The British Bankers’ Association (BBA) has published its own guidance for the banking sector as to how to comply with the Bribery Act 2010.  This guidance (entitled “Guidance on compliance: Practical implementation issues for the banking sector”) is intended to cover both the requirements of the Act and Financial Services Authority (FSA) regulatory obligations. It supplements, rather than replaces, the Ministry of Justice’s (MOJ) existing Guidance and that from financial services regulators and prosecutors.
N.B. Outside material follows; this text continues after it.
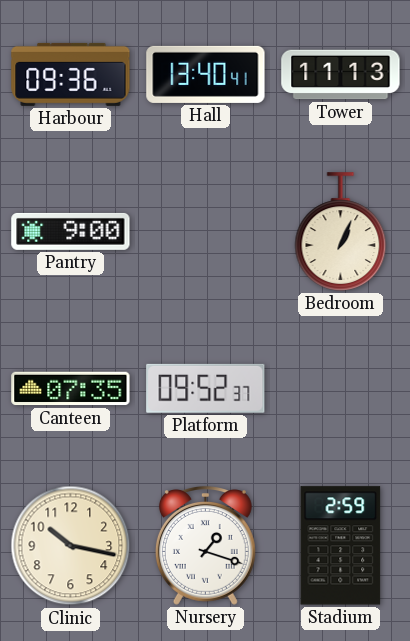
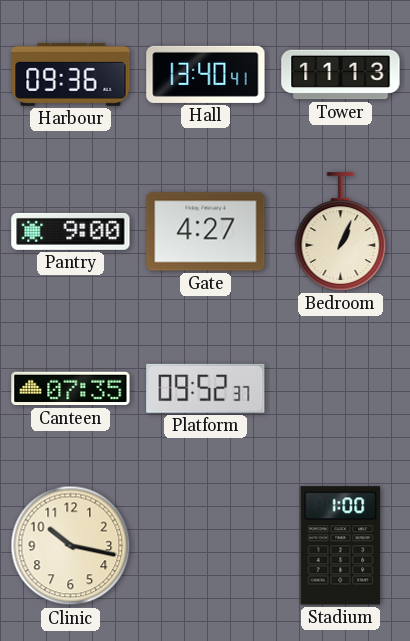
Gate: none -> 4:27
Nursery: 1:18 -> none
Stadium: 2:59 -> 1:00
The BBA guidance is intended to form part of a collaborative process between the banking sector and its regulators in combating corruption as Angela Knight, its Chief Executive, makes clear in the foreword:

“In order to ensure the UK’s anti-bribery system is proportionate and effective, an ongoing and frank dialogue between the government, regulators and the private sector will be essential. The BBA was pleased to contribute to the Ministry of Justice consultation on the Act and the accompanying guidance and we will continue to proactively engage with the authorities on behalf of our members so that the views of the banking sector can inform future policy making.”
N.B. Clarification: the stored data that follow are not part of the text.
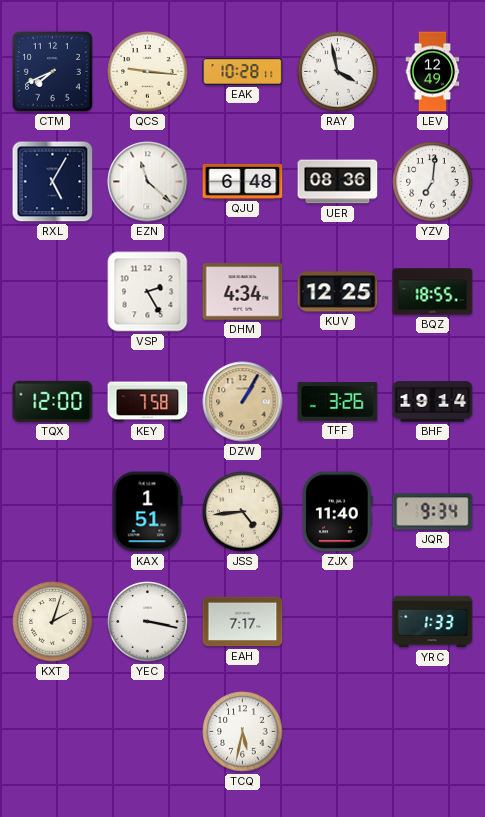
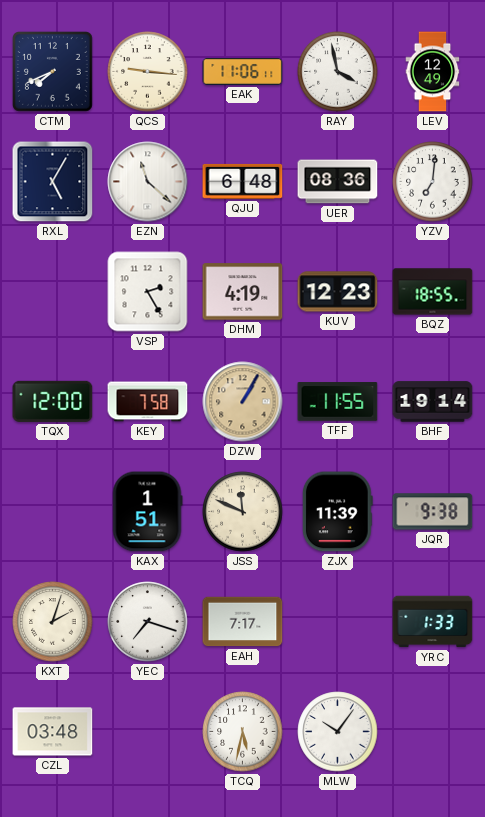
EAK: 10:28 -> 11:06
DHM: 4:34 -> 4:19
KUV: 12:25 -> 12:23
TFF: 3:26 -> 11:55
JSS: 4:44 -> 11:49
ZJX: 11:40 -> 11:39
JQR: 9:34 -> 9:38
YEC: 3:17 -> 7:18
CZL: none -> 03:48
MLW: none -> 10:06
The BBA guidance recognises that the UK Bribery Act arguably represents “the toughest legal regime against bribery anywhere in the world” and is divided into chapters addressing: 

  1. Overview of the Bribery Act
  2. Comparison of obligations under the Act and the US Foreign Corrupt Practices Act (FCPA)
  3. The MOJ’s six Principles
  4. Specific BBA guidance in relation to Principles 2 – 6
  5. Additional guidance: Gifts, corporate hospitality and promotional expenditure
  6. Additional guidance: Incident management and reporting

The focus is on Chapter 4, where advice specific to the banking sector is given in relation to the MOJ’s Principles 2-6. Whilst it is probably fair to say that little of the material will be new to those who are already familiar with the MOJ Guidance, the BBA does highlight a number of crossovers between regulatory regimes, for example noting that under FSA rules a bank’s failure to adequately address the risk of associated persons offering/receiving advantage corruptly could constitute a separate systems and controls failing.  The BBA guidance recognises that banks will likely treat financial crime risks together and therefore leverage the same procedures and controls in relation to, for example, bribery and money laundering risks.
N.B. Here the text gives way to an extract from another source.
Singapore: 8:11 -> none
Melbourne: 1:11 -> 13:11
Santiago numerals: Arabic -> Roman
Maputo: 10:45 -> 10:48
When it comes to dealing with corporate hospitality (Chapter 5), the BBA guidance takes a fairly relaxed view, emphasising at 5.2.2-5.2.3:

“The intention of the legislation is to catch hospitality and promotional expenditure which is really a cover for bribing someone. As the government has made clear, it is not the intention that genuine hospitality or reasonable and proportionate business expenditure should infringe the legislation… A bank is therefore unlikely to face prosecution for providing reasonable and proportionate levels of hospitality as part of competing fairly in the international arena.”

As with previous guidance, no attempt is made to suggest limits on hospitality or means by which it can be determined whether hospitality is in fact reasonable and proportionate; an approach involving “common sense and flexibility” is recommended.